After years of uncertainty, the Parks Department has committed preserving the wetlands in Highland Park as an area for public recreation.
Details are still in their most preliminary stage, but the city has set aside $9 million for the 53-acre site.
Parks project manager Theresa Dewey said the goal is preserve the ecological and cultural characteristics of the site.
“It’s a very unique site,” Dewey said of the defunct former water supply for Brooklyn in Highland Park. “It's surrounded by a lot of green and a lot of ecological importance and habitat.”
In 2013, an outside perimeter path was built and the causeway between basins two and three was opened.
Parks is attempting to have the site designated as a critical environmental area at the state level, which would greater scrutiny and regulations as it pertains to any future actions.
But while that’s taking place, Parks is also looking to utilize that mayoral funding to shape the future of the site, which has many residents and green space advocates split.
Jonathan Turer, director of programs and operations for NYC H20, wants greater access.
“One of the things that we thought would be an interesting proposal would be to create a ‘managed experience’ into the basins,” he said.

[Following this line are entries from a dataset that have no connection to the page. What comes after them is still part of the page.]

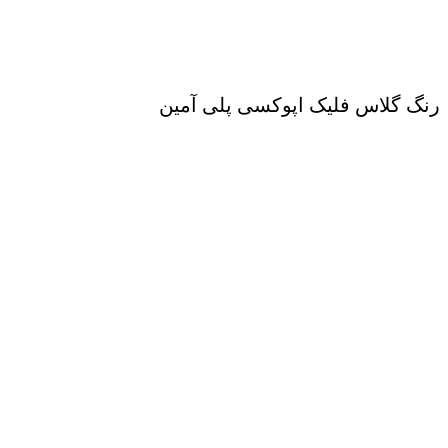
رنگ گلاس فلیک اپوکسی پلی آمین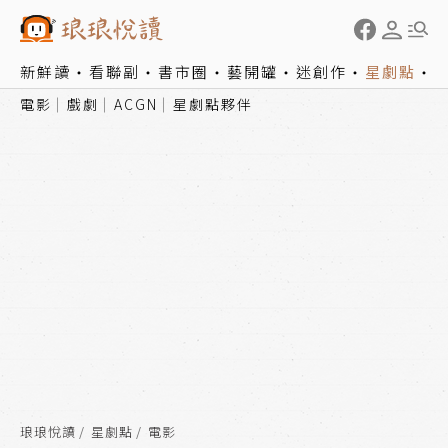
新鮮讀
看聯副
書市圈
藝開罐
迷創作
星劇點
電影
戲劇
ACGN
星劇點夥伴
琅琅悅讀
星劇點
電影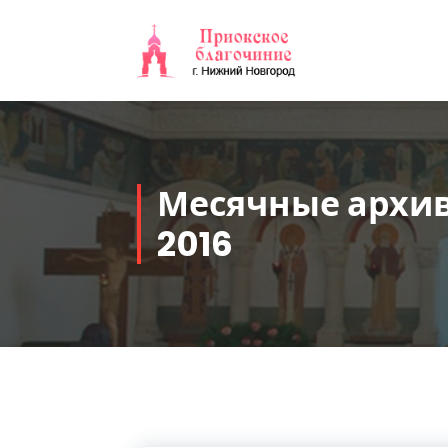
Перейти
к
содержимому
Месячные архив
2016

That could include a boardwalk-like structure through basin three with an entry point at one of the existing gatehouses, as well as a possible higher walkway in basin one.
One resident expressed fear that having so many people and school children traipsing into the basin would destroy the pristine nature of the space and have an adverse impact on the birdlife.
But Charles Monaco with the Highland Park Community Advocates explained that he believes there’s a lot of benefit to opening it up to the public and not forcing people to stay on the paths around the basins.
“There’s a public health value to walking in green space,” Monaco said. “What we envisioned years ago was a boardwalk into the green space.”
Years ago, Bishop David Benke, a Brooklyn pastor, advocated the area into recreational ballfields, but he has since come around to having it persevered.
Especially as the neighborhood changes, he believes more and more young people will want to come and have the experience of being completely immersed in nature and away from the noise of the city.
“I think this is a very good way to maximize educational use,” he said.